A faithful, complete transcription of the listing is required.

- - -

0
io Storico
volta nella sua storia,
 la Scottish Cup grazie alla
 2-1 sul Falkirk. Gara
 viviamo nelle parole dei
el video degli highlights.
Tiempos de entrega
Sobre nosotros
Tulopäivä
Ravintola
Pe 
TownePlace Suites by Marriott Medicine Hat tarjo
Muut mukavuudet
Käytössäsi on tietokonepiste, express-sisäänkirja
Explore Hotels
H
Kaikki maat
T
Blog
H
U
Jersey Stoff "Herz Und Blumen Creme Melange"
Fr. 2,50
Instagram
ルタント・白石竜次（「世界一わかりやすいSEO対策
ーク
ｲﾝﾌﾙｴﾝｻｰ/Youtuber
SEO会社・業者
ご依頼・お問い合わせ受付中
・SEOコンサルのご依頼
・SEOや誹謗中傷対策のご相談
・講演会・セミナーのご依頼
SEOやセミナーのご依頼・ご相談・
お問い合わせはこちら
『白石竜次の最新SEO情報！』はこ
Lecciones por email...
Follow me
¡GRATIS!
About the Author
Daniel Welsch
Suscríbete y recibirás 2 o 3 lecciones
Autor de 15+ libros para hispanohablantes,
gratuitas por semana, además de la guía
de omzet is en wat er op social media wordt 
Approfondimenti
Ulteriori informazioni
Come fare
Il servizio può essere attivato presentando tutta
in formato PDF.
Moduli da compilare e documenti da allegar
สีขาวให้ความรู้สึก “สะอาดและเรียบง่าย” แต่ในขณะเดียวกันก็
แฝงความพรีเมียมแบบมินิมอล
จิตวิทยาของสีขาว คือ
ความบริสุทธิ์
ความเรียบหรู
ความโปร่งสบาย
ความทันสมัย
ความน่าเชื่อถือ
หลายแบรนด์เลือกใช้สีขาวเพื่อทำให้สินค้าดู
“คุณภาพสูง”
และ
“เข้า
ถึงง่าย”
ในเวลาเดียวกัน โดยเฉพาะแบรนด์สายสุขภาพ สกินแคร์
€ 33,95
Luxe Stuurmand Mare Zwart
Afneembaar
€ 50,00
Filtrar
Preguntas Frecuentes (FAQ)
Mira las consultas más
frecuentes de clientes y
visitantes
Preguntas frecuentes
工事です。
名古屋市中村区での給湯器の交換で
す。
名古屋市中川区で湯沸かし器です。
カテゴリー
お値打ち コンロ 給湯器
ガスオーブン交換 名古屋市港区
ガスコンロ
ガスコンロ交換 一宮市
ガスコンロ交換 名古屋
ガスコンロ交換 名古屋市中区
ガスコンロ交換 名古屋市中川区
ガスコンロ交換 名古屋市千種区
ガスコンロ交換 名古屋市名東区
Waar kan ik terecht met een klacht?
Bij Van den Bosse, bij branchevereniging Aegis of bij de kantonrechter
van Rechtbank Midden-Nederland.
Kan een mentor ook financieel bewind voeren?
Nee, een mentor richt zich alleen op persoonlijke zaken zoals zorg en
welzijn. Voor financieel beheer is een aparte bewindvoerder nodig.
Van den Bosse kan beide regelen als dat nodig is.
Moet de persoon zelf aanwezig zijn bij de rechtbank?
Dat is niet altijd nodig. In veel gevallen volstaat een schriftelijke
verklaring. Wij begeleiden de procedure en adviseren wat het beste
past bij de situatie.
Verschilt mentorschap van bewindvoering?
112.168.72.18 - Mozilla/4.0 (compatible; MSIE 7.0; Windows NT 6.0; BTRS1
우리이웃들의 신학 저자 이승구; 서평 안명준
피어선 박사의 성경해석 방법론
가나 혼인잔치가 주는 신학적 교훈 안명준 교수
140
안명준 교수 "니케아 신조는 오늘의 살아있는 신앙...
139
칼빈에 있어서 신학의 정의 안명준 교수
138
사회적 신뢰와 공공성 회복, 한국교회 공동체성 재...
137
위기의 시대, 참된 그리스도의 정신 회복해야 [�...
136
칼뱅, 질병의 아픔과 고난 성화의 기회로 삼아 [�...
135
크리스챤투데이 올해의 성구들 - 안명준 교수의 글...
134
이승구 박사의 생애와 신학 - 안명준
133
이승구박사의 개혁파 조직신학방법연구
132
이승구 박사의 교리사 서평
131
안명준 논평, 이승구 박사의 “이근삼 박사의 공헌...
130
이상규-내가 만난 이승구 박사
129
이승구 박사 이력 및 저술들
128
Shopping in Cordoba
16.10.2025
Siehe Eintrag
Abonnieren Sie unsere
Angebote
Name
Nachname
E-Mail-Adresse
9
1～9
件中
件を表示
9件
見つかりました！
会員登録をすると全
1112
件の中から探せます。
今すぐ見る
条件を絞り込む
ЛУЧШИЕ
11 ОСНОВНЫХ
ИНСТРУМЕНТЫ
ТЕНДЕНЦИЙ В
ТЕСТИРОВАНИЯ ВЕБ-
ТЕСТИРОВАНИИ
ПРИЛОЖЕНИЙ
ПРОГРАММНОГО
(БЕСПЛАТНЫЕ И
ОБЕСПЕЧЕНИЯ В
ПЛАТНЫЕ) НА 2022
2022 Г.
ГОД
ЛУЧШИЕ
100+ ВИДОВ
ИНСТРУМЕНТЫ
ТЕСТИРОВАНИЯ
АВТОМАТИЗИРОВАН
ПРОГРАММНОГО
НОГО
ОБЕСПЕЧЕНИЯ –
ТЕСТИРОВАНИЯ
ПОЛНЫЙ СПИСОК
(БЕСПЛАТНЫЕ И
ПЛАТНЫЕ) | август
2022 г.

- - -

Answer below.
0
io Storico
volta nella sua storia,
 la Scottish Cup grazie alla
 2-1 sul Falkirk. Gara
 viviamo nelle parole dei
el video degli highlights.
Tiempos de entrega
Sobre nosotros
Tulopäivä
Ravintola
Pe 
TownePlace Suites by Marriott Medicine Hat tarjo
Muut mukavuudet
Käytössäsi on tietokonepiste, express-sisäänkirja
Explore Hotels
H
Kaikki maat
T
Blog
H
U
Jersey Stoff "Herz Und Blumen Creme Melange"
Fr. 2,50
Instagram
ルタント・白石竜次（「世界一わかりやすいSEO対策
ーク
ｲﾝﾌﾙｴﾝｻｰ/Youtuber
SEO会社・業者
ご依頼・お問い合わせ受付中
・SEOコンサルのご依頼
・SEOや誹謗中傷対策のご相談
・講演会・セミナーのご依頼
SEOやセミナーのご依頼・ご相談・
お問い合わせはこちら
『白石竜次の最新SEO情報！』はこ
Lecciones por email...
Follow me
¡GRATIS!
About the Author
Daniel Welsch
Suscríbete y recibirás 2 o 3 lecciones
Autor de 15+ libros para hispanohablantes,
gratuitas por semana, además de la guía
de omzet is en wat er op social media wordt 
Approfondimenti
Ulteriori informazioni
Come fare
Il servizio può essere attivato presentando tutta
in formato PDF.
Moduli da compilare e documenti da allegar
สีขาวให้ความรู้สึก “สะอาดและเรียบง่าย” แต่ในขณะเดียวกันก็
แฝงความพรีเมียมแบบมินิมอล
จิตวิทยาของสีขาว คือ
ความบริสุทธิ์
ความเรียบหรู
ความโปร่งสบาย
ความทันสมัย
ความน่าเชื่อถือ
หลายแบรนด์เลือกใช้สีขาวเพื่อทำให้สินค้าดู
“คุณภาพสูง”
และ
“เข้า
ถึงง่าย”
ในเวลาเดียวกัน โดยเฉพาะแบรนด์สายสุขภาพ สกินแคร์
€ 33,95
Luxe Stuurmand Mare Zwart
Afneembaar
€ 50,00
Filtrar
Preguntas Frecuentes (FAQ)
Mira las consultas más
frecuentes de clientes y
visitantes
Preguntas frecuentes
工事です。
名古屋市中村区での給湯器の交換で
す。
名古屋市中川区で湯沸かし器です。
カテゴリー
お値打ち コンロ 給湯器
ガスオーブン交換 名古屋市港区
ガスコンロ
ガスコンロ交換 一宮市
ガスコンロ交換 名古屋
ガスコンロ交換 名古屋市中区
ガスコンロ交換 名古屋市中川区
ガスコンロ交換 名古屋市千種区
ガスコンロ交換 名古屋市名東区
Waar kan ik terecht met een klacht?
Bij Van den Bosse, bij branchevereniging Aegis of bij de kantonrechter
van Rechtbank Midden-Nederland.
Kan een mentor ook financieel bewind voeren?
Nee, een mentor richt zich alleen op persoonlijke zaken zoals zorg en
welzijn. Voor financieel beheer is een aparte bewindvoerder nodig.
Van den Bosse kan beide regelen als dat nodig is.
Moet de persoon zelf aanwezig zijn bij de rechtbank?
Dat is niet altijd nodig. In veel gevallen volstaat een schriftelijke
verklaring. Wij begeleiden de procedure en adviseren wat het beste
past bij de situatie.
Verschilt mentorschap van bewindvoering?
112.168.72.18 - Mozilla/4.0 (compatible; MSIE 7.0; Windows NT 6.0; BTRS1
우리이웃들의 신학 저자 이승구; 서평 안명준
피어선 박사의 성경해석 방법론
가나 혼인잔치가 주는 신학적 교훈 안명준 교수
140
안명준 교수 "니케아 신조는 오늘의 살아있는 신앙...
139
칼빈에 있어서 신학의 정의 안명준 교수
138
사회적 신뢰와 공공성 회복, 한국교회 공동체성 재...
137
위기의 시대, 참된 그리스도의 정신 회복해야 [�...
136
칼뱅, 질병의 아픔과 고난 성화의 기회로 삼아 [�...
135
크리스챤투데이 올해의 성구들 - 안명준 교수의 글...
134
이승구 박사의 생애와 신학 - 안명준
133
이승구박사의 개혁파 조직신학방법연구
132
이승구 박사의 교리사 서평
131
안명준 논평, 이승구 박사의 “이근삼 박사의 공헌...
130
이상규-내가 만난 이승구 박사
129
이승구 박사 이력 및 저술들
128
Shopping in Cordoba
16.10.2025
Siehe Eintrag
Abonnieren Sie unsere
Angebote
Name
Nachname
E-Mail-Adresse
9
1～9
件中
件を表示
9件
見つかりました！
会員登録をすると全
1112
件の中から探せます。
今すぐ見る
条件を絞り込む
ЛУЧШИЕ
11 ОСНОВНЫХ
ИНСТРУМЕНТЫ
ТЕНДЕНЦИЙ В
ТЕСТИРОВАНИЯ ВЕБ-
ТЕСТИРОВАНИИ
ПРИЛОЖЕНИЙ
ПРОГРАММНОГО
(БЕСПЛАТНЫЕ И
ОБЕСПЕЧЕНИЯ В
ПЛАТНЫЕ) НА 2022
2022 Г.
ГОД
ЛУЧШИЕ
100+ ВИДОВ
ИНСТРУМЕНТЫ
ТЕСТИРОВАНИЯ
АВТОМАТИЗИРОВАН
ПРОГРАММНОГО
НОГО
ОБЕСПЕЧЕНИЯ –
ТЕСТИРОВАНИЯ
ПОЛНЫЙ СПИСОК
(БЕСПЛАТНЫЕ И
ПЛАТНЫЕ) | август
2022 г.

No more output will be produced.